**To do:** Your task is to count the lines of the entries below that include the word "Europea" and to give only the resulting number.

*** The input ***

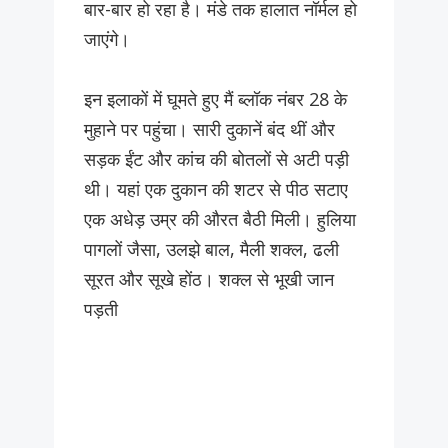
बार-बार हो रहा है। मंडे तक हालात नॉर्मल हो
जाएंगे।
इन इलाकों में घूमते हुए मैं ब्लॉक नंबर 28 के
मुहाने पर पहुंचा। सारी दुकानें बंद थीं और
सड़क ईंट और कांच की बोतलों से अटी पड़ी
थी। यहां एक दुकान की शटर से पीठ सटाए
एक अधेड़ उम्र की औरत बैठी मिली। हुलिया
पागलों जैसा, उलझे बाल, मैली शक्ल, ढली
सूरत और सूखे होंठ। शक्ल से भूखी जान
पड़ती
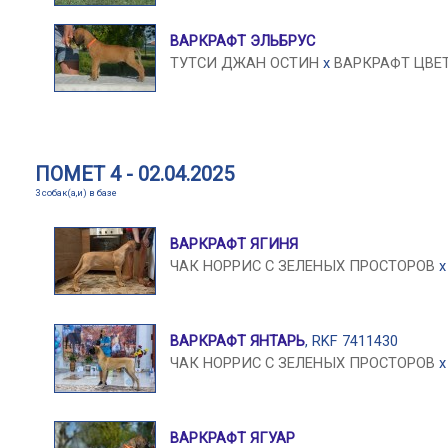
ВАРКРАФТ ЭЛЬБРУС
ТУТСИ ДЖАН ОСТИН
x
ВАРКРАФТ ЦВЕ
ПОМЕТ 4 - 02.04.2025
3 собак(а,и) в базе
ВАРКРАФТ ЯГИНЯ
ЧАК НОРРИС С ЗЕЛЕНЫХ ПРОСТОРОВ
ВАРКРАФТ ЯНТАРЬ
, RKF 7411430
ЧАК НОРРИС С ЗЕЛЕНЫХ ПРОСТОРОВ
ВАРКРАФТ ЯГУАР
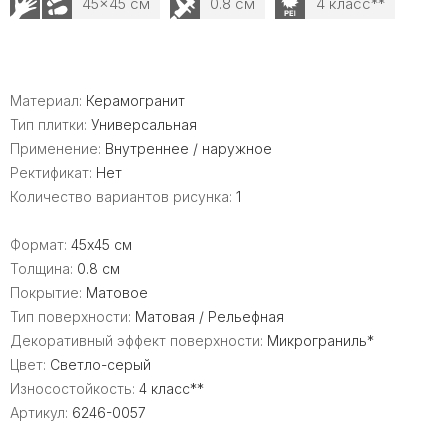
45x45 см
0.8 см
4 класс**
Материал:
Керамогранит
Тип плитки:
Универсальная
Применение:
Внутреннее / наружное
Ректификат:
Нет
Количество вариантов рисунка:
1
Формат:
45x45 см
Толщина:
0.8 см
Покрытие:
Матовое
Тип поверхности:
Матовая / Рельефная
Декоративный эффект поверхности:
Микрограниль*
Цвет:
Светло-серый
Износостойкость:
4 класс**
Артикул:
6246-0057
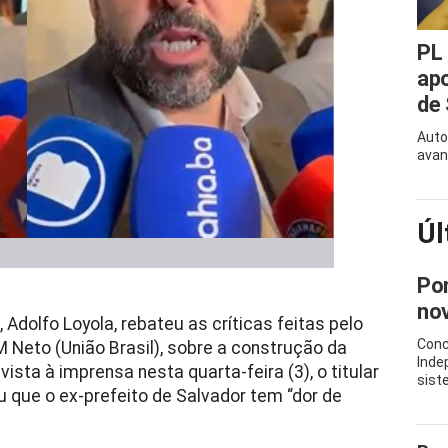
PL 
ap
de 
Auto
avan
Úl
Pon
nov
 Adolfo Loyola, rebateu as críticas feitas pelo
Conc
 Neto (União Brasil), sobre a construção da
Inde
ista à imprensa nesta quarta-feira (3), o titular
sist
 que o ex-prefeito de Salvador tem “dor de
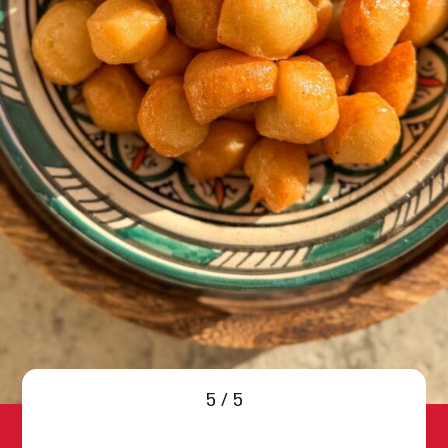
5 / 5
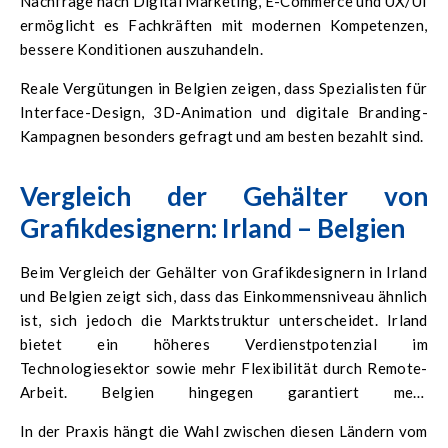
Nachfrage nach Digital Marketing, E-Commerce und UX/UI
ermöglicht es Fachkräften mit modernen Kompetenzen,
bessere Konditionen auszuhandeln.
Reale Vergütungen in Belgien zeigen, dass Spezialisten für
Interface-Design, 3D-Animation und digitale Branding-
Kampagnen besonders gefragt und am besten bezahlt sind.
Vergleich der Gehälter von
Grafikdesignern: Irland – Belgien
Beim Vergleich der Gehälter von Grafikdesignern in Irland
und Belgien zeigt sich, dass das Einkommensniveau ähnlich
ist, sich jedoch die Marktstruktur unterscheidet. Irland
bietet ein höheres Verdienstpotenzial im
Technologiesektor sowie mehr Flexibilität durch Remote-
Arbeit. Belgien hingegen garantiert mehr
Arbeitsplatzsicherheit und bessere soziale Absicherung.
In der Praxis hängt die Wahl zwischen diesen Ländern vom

*** End of The input ***
*** The input ***

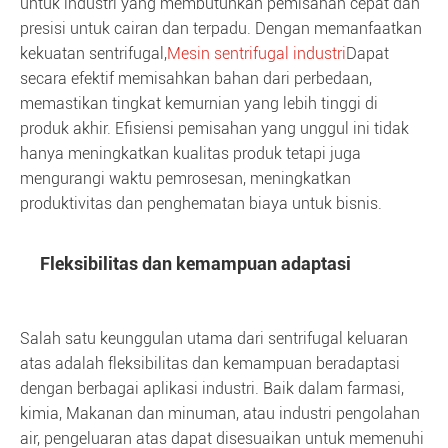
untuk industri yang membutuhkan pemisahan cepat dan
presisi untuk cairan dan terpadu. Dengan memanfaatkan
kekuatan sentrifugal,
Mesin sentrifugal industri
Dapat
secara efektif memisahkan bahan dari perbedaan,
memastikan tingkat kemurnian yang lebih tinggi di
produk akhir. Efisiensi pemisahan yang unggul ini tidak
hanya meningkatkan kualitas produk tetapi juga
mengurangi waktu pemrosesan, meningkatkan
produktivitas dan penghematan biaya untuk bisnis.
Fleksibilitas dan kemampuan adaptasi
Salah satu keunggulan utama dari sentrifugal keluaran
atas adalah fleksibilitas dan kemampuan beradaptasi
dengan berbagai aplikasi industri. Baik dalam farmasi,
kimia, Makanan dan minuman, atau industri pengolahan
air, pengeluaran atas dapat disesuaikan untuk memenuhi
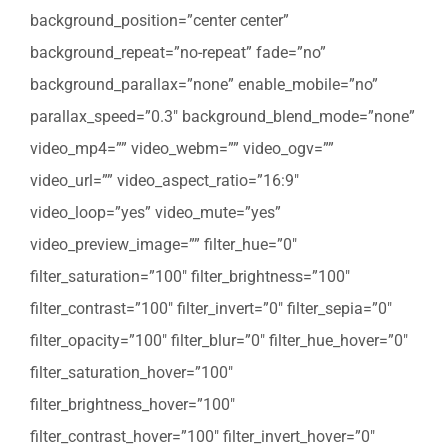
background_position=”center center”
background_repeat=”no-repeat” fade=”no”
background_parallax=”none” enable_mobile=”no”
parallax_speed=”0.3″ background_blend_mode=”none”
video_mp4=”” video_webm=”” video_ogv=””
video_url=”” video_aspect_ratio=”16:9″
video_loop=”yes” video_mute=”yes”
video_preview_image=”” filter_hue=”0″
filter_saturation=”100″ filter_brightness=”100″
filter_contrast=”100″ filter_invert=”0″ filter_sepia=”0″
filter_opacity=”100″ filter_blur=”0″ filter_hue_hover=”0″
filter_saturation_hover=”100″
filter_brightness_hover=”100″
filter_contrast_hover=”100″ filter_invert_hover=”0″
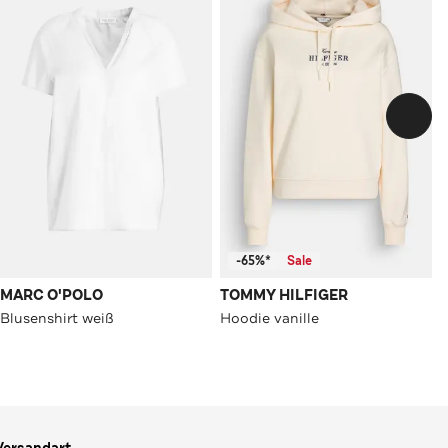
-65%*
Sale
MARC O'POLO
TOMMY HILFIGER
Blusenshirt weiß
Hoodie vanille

*** End of The input ***
*** The input ***

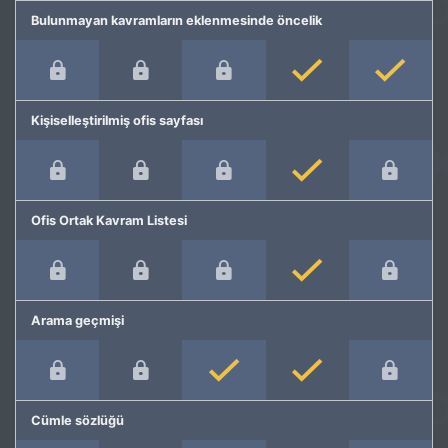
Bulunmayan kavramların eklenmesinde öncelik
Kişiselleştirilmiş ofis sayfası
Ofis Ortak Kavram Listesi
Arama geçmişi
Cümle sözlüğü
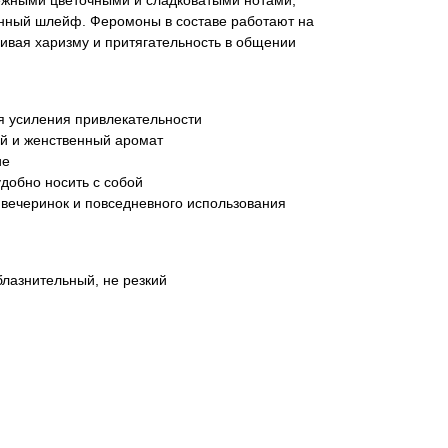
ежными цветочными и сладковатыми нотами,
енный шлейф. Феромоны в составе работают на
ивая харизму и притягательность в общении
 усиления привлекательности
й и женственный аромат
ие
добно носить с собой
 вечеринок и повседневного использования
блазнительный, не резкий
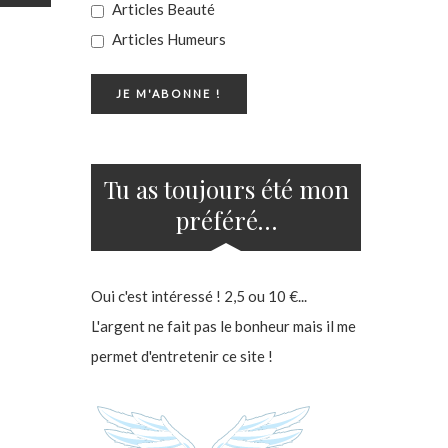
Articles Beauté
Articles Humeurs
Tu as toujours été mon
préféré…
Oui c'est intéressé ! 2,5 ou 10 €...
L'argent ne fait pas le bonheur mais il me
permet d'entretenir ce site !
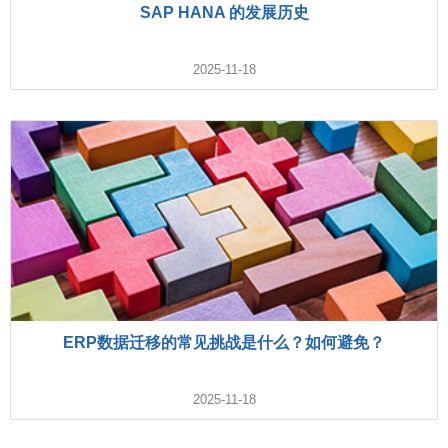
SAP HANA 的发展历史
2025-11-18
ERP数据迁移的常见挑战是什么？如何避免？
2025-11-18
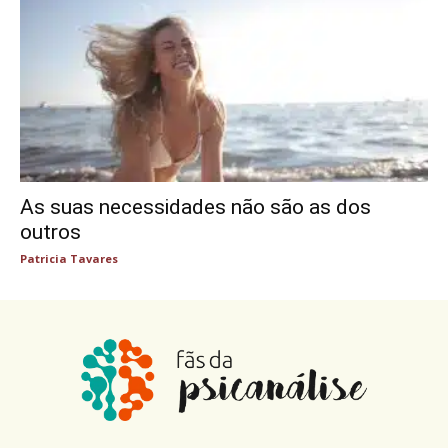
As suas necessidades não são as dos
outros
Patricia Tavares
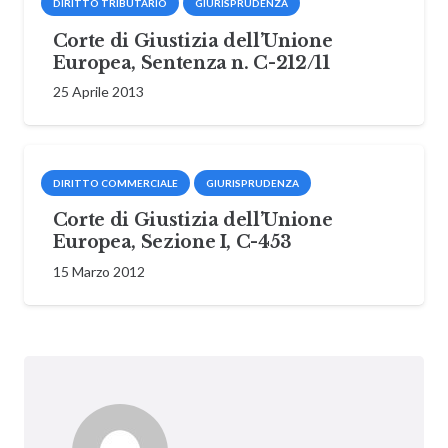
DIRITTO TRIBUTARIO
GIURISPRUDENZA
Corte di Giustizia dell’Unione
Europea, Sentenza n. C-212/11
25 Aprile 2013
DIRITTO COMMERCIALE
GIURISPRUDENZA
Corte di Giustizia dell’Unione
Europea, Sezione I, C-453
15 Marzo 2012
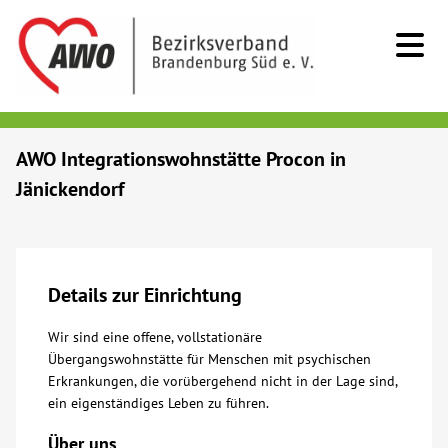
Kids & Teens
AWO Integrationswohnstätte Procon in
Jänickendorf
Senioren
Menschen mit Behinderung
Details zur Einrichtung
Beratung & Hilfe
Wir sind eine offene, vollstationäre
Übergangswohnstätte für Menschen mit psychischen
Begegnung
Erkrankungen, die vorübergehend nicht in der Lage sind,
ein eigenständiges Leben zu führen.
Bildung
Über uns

*** End of The input ***

**Written solution:** 2